08 June 2026, 18:14

Drohnen-Vorfälle lähmten 2025 den Flugverkehr an 25 deutschen Flughäfen

Drohnen-Vorfälle an Flughäfen verursachen Millionenkosten

Drohnen-Vorfälle lähmten 2025 den Flugverkehr an 25 deutschen Flughäfen

Drohnen-Vorfälle legten 2025 den Flugbetrieb an 25 deutschen Flughäfen lahm und verursachten massive Verspätungen sowie erhebliche wirtschaftliche Schäden. Besonders betroffen waren große Drehkreuze wie München und Frankfurt, wo die Einschränkungen teilweise tagelang anhielten. Die Behörden arbeiten nun an wirksameren Abwehrmaßnahmen gegen unerlaubte Drohnenflüge.

Insgesamt wurden im vergangenen Jahr 116 drohnenbedingte Störungen an deutschen Verkehrsflughäfen registriert. München und Frankfurt verzeichneten die schwerwiegendsten Auswirkungen mit mehrtägigen Flugbeschränkungen. Die Vorfälle zwangen zu Streichungen, Umleitungen und langen Wartezeiten für Passagiere.

Die wirtschaftlichen Folgen sind beträchtlich: Die direkten Verluste durch die Störungen belaufen sich auf mindestens 60 Millionen Euro. Berücksichtigt man weitere Netzwerkeffekte wie verpasste Anschlussflüge und zusätzliche Betriebskosten, könnte der Gesamtschaden auf bis zu 160 Millionen Euro anwachsen.

Als Reaktion entwickelt das Deutsche Zentrum für Luft- und Raumfahrt (DLR) neue Technologien, um unerlaubte Drohnen zu erkennen und unschädlich zu machen. Ziel ist es, die Flugsicherheit zu erhöhen und die finanziellen Belastungen durch unbefugte Flüge in der Nähe von Flughäfen zu verringern.

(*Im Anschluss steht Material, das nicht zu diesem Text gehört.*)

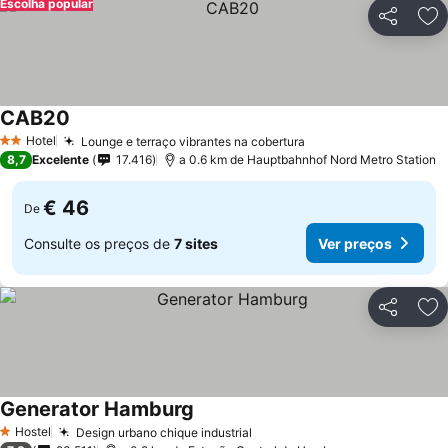
Escolha popular
Partilhar
Ad
CAB20
Hotel
Lounge e terraço vibrantes na cobertura
2 Estrelas
8,7
Excelente
17.416
a 0.6 km de Hauptbahnhof Nord Metro Station
€ 46
De
Consulte os preços de
7 sites
Ver preços
Partilhar
Ad
Generator Hamburg
Hostel
Design urbano chique industrial
1 Estrelas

Die wiederholten Drohnen-Zwischenfälle haben Schwachstellen in der Flughafen-Sicherheit und Resilienz offenbart. Angesichts der Millionenverluste wird der Druck auf bessere Erkennungssysteme immer dringender. Die laufenden Arbeiten des DLR sollen künftig ähnliche Störungen verhindern.